Furthermore, we know that these flowers are poisonous to humans due to their magic, but we don’t exactly know how the magic affects them. Is it through direct contact? Is it airborne? Considering that we see the guards wearing face masks, I’ll make the assumption that it is airborne (although it is more easily contracted when the flowers are in close proximity).
I’m going to have to mentally check myself later, because that, uh, sounds more like a virus than a magical flower… Anyways.
When something is set on fire, toxic gases such as carbon monoxide and whatever the burned material is composed of would be released into the air. Granted, there’s no real proof that this would happen, but what if the magic in the flowers is one of those toxins that are released into the air from the fire? If the effects of the magic really are airborne, then how many more humans would be affected when large quantities of the magic are spreading through the air?
Let’s assume the best-case scenario and say that she has just enough magic to burn the entire field without any risk of magic spreading or the flowers growing back. At this moment, there is the guard still in the field. His sister has already turned into a plant, so she’d have to be burned down with the flowers. The guard is already too far gone to have his curse removed (plus that definitely would also require a lot of magic input from Elaina, which she probably wouldn’t have by this point). There is no way for her to save him, so she would have to burn him alive.

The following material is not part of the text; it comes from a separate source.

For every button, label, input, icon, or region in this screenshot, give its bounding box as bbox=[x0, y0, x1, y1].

This would put Elaina from being someone who indirectly (and accidentally) led a person to their death to someone who directly killed said person. Would an outcome like this please more people? Even though this would save more people, I feel like this would still be controversial for viewers. The show itself would definitely frame it as such. For all of the flaws Elaina has, I feel as though she would still be someone who would not want to kill someone (who only came here as a result of the witch’s own actions, nonetheless) directly with her own hands. This is something I’m basing off from how she reacted in a much later episode — Episode 9.
Remember, this is a best-case scenario. At worst, she would not only have directly killed someone but would’ve made things worse short-term.

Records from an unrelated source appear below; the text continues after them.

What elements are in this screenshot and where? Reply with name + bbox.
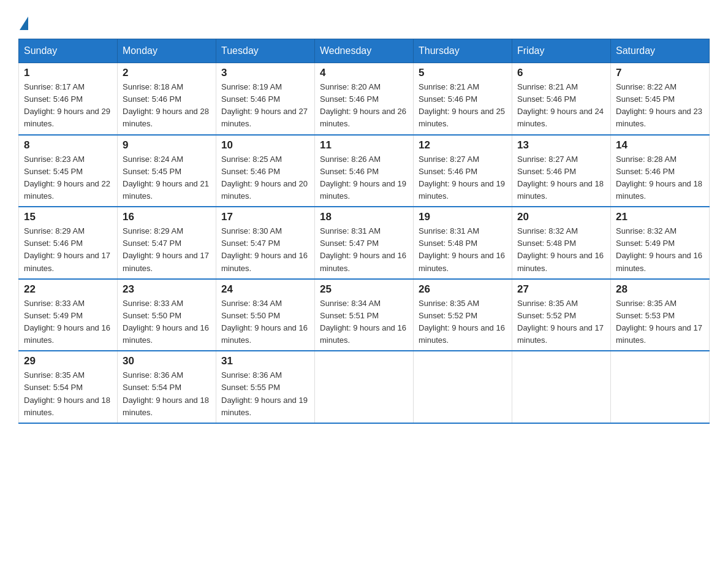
day-info: Sunrise: 8:26 AMSunset: 5:46 PMDaylight:… [320, 155, 406, 201]
page-header [18, 12, 710, 28]
day-number: 29 [24, 355, 112, 367]
calendar-cell: 20Sunrise: 8:32 AMSunset: 5:48 PMDayligh… [512, 207, 611, 279]
calendar-cell: 26Sunrise: 8:35 AMSunset: 5:52 PMDayligh… [414, 279, 512, 351]
calendar-cell: 8Sunrise: 8:23 AMSunset: 5:45 PMDaylight… [19, 135, 118, 207]
day-number: 1 [24, 67, 112, 79]
day-number: 6 [517, 67, 605, 79]
day-info: Sunrise: 8:24 AMSunset: 5:45 PMDaylight:… [123, 155, 209, 201]
day-number: 14 [616, 139, 704, 151]
calendar-week-row: 22Sunrise: 8:33 AMSunset: 5:49 PMDayligh… [19, 279, 710, 351]
calendar-cell [414, 351, 512, 423]
day-info: Sunrise: 8:35 AMSunset: 5:54 PMDaylight:… [24, 370, 110, 416]
day-number: 17 [221, 211, 309, 223]
day-info: Sunrise: 8:30 AMSunset: 5:47 PMDaylight:… [221, 226, 308, 272]
day-number: 2 [123, 67, 211, 79]
calendar-cell: 14Sunrise: 8:28 AMSunset: 5:46 PMDayligh… [611, 135, 710, 207]
day-info: Sunrise: 8:34 AMSunset: 5:50 PMDaylight:… [221, 299, 308, 345]
day-number: 30 [123, 355, 211, 367]
day-number: 12 [419, 139, 507, 151]
day-number: 7 [616, 67, 704, 79]
calendar-cell: 16Sunrise: 8:29 AMSunset: 5:47 PMDayligh… [118, 207, 216, 279]
calendar-cell: 7Sunrise: 8:22 AMSunset: 5:45 PMDaylight… [611, 63, 710, 135]
day-number: 8 [24, 139, 112, 151]
day-number: 9 [123, 139, 211, 151]
calendar-header-saturday: Saturday [611, 39, 710, 63]
calendar-cell: 3Sunrise: 8:19 AMSunset: 5:46 PMDaylight… [216, 63, 315, 135]
day-info: Sunrise: 8:22 AMSunset: 5:45 PMDaylight:… [616, 82, 702, 128]
day-info: Sunrise: 8:32 AMSunset: 5:49 PMDaylight:… [616, 226, 702, 272]
calendar-cell: 5Sunrise: 8:21 AMSunset: 5:46 PMDaylight… [414, 63, 512, 135]
calendar-header-row: SundayMondayTuesdayWednesdayThursdayFrid… [19, 39, 710, 63]
day-number: 10 [221, 139, 309, 151]
day-number: 18 [320, 211, 408, 223]
calendar-week-row: 29Sunrise: 8:35 AMSunset: 5:54 PMDayligh… [19, 351, 710, 423]
day-info: Sunrise: 8:28 AMSunset: 5:46 PMDaylight:… [616, 155, 702, 201]
day-info: Sunrise: 8:33 AMSunset: 5:49 PMDaylight:… [24, 299, 110, 345]
calendar-cell: 11Sunrise: 8:26 AMSunset: 5:46 PMDayligh… [315, 135, 414, 207]
logo [18, 12, 28, 28]
calendar-cell: 30Sunrise: 8:36 AMSunset: 5:54 PMDayligh… [118, 351, 216, 423]
day-info: Sunrise: 8:27 AMSunset: 5:46 PMDaylight:… [517, 155, 604, 201]
day-info: Sunrise: 8:21 AMSunset: 5:46 PMDaylight:… [517, 82, 604, 128]
day-number: 28 [616, 283, 704, 296]
day-number: 26 [419, 283, 507, 296]
day-info: Sunrise: 8:35 AMSunset: 5:52 PMDaylight:… [419, 299, 505, 345]
day-number: 25 [320, 283, 408, 296]
calendar-cell: 4Sunrise: 8:20 AMSunset: 5:46 PMDaylight… [315, 63, 414, 135]
calendar-header-sunday: Sunday [19, 39, 118, 63]
calendar-cell [315, 351, 414, 423]
day-number: 15 [24, 211, 112, 223]
day-number: 5 [419, 67, 507, 79]
day-info: Sunrise: 8:17 AMSunset: 5:46 PMDaylight:… [24, 82, 110, 128]
day-info: Sunrise: 8:21 AMSunset: 5:46 PMDaylight:… [419, 82, 505, 128]
calendar-cell: 17Sunrise: 8:30 AMSunset: 5:47 PMDayligh… [216, 207, 315, 279]
calendar-table: SundayMondayTuesdayWednesdayThursdayFrid… [18, 39, 710, 424]
calendar-cell: 28Sunrise: 8:35 AMSunset: 5:53 PMDayligh… [611, 279, 710, 351]
calendar-cell: 21Sunrise: 8:32 AMSunset: 5:49 PMDayligh… [611, 207, 710, 279]
day-number: 27 [517, 283, 605, 296]
calendar-header-friday: Friday [512, 39, 611, 63]
calendar-cell: 24Sunrise: 8:34 AMSunset: 5:50 PMDayligh… [216, 279, 315, 351]
calendar-week-row: 15Sunrise: 8:29 AMSunset: 5:46 PMDayligh… [19, 207, 710, 279]
calendar-header-tuesday: Tuesday [216, 39, 315, 63]
day-info: Sunrise: 8:29 AMSunset: 5:47 PMDaylight:… [123, 226, 209, 272]
calendar-cell: 13Sunrise: 8:27 AMSunset: 5:46 PMDayligh… [512, 135, 611, 207]
calendar-cell: 6Sunrise: 8:21 AMSunset: 5:46 PMDaylight… [512, 63, 611, 135]
day-info: Sunrise: 8:33 AMSunset: 5:50 PMDaylight:… [123, 299, 209, 345]
calendar-cell: 12Sunrise: 8:27 AMSunset: 5:46 PMDayligh… [414, 135, 512, 207]
calendar-cell: 25Sunrise: 8:34 AMSunset: 5:51 PMDayligh… [315, 279, 414, 351]
calendar-cell: 18Sunrise: 8:31 AMSunset: 5:47 PMDayligh… [315, 207, 414, 279]
calendar-cell: 15Sunrise: 8:29 AMSunset: 5:46 PMDayligh… [19, 207, 118, 279]
day-info: Sunrise: 8:29 AMSunset: 5:46 PMDaylight:… [24, 226, 110, 272]
calendar-cell: 10Sunrise: 8:25 AMSunset: 5:46 PMDayligh… [216, 135, 315, 207]
day-info: Sunrise: 8:34 AMSunset: 5:51 PMDaylight:… [320, 299, 406, 345]
day-number: 4 [320, 67, 408, 79]
day-info: Sunrise: 8:35 AMSunset: 5:52 PMDaylight:… [517, 299, 604, 345]
calendar-cell: 31Sunrise: 8:36 AMSunset: 5:55 PMDayligh… [216, 351, 315, 423]
day-info: Sunrise: 8:36 AMSunset: 5:54 PMDaylight:… [123, 370, 209, 416]
logo-triangle-icon [20, 17, 28, 30]
day-info: Sunrise: 8:23 AMSunset: 5:45 PMDaylight:… [24, 155, 110, 201]
calendar-cell [512, 351, 611, 423]
day-info: Sunrise: 8:27 AMSunset: 5:46 PMDaylight:… [419, 155, 505, 201]
day-info: Sunrise: 8:36 AMSunset: 5:55 PMDaylight:… [221, 370, 308, 416]
day-number: 31 [221, 355, 309, 367]
calendar-cell: 19Sunrise: 8:31 AMSunset: 5:48 PMDayligh… [414, 207, 512, 279]
calendar-cell: 2Sunrise: 8:18 AMSunset: 5:46 PMDaylight… [118, 63, 216, 135]
calendar-header-monday: Monday [118, 39, 216, 63]
day-number: 24 [221, 283, 309, 296]
day-info: Sunrise: 8:20 AMSunset: 5:46 PMDaylight:… [320, 82, 406, 128]
calendar-cell: 1Sunrise: 8:17 AMSunset: 5:46 PMDaylight… [19, 63, 118, 135]
calendar-header-thursday: Thursday [414, 39, 512, 63]
day-info: Sunrise: 8:32 AMSunset: 5:48 PMDaylight:… [517, 226, 604, 272]
calendar-cell: 22Sunrise: 8:33 AMSunset: 5:49 PMDayligh… [19, 279, 118, 351]
day-number: 23 [123, 283, 211, 296]
day-number: 21 [616, 211, 704, 223]
day-info: Sunrise: 8:19 AMSunset: 5:46 PMDaylight:… [221, 82, 308, 128]
calendar-cell: 29Sunrise: 8:35 AMSunset: 5:54 PMDayligh… [19, 351, 118, 423]
calendar-cell: 23Sunrise: 8:33 AMSunset: 5:50 PMDayligh… [118, 279, 216, 351]
day-number: 11 [320, 139, 408, 151]
day-number: 20 [517, 211, 605, 223]
calendar-cell [611, 351, 710, 423]
calendar-week-row: 8Sunrise: 8:23 AMSunset: 5:45 PMDaylight… [19, 135, 710, 207]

Am I overthinking things too much here? Probably.
Even so, the point I want to make is that regardless of how you think of Elaina as a character, that specific scenario would’ve been controversial either way. Sure, there are many people who would’ve liked to see Elaina put in some effort, but does that necessarily mean that things would change for the better had she stepped in and helped?
This ties back with the overall “lesson” Wandering Witch was conveying that episode: even actions with good intentions have their consequences. In this segment, we had Elaina bring flowers to the kingdom solely with good intentions — to follow through on a seemingly harmless favor and to share some rather pretty flowers. This ended up having a horrible consequence. We also see this theme play out in later episodes, such as Episode 9 (aka Wandering Witch’s darkest episode).
Whether you agree with it or not, Elaina has her reasons for being a passive traveler and not an active heroine.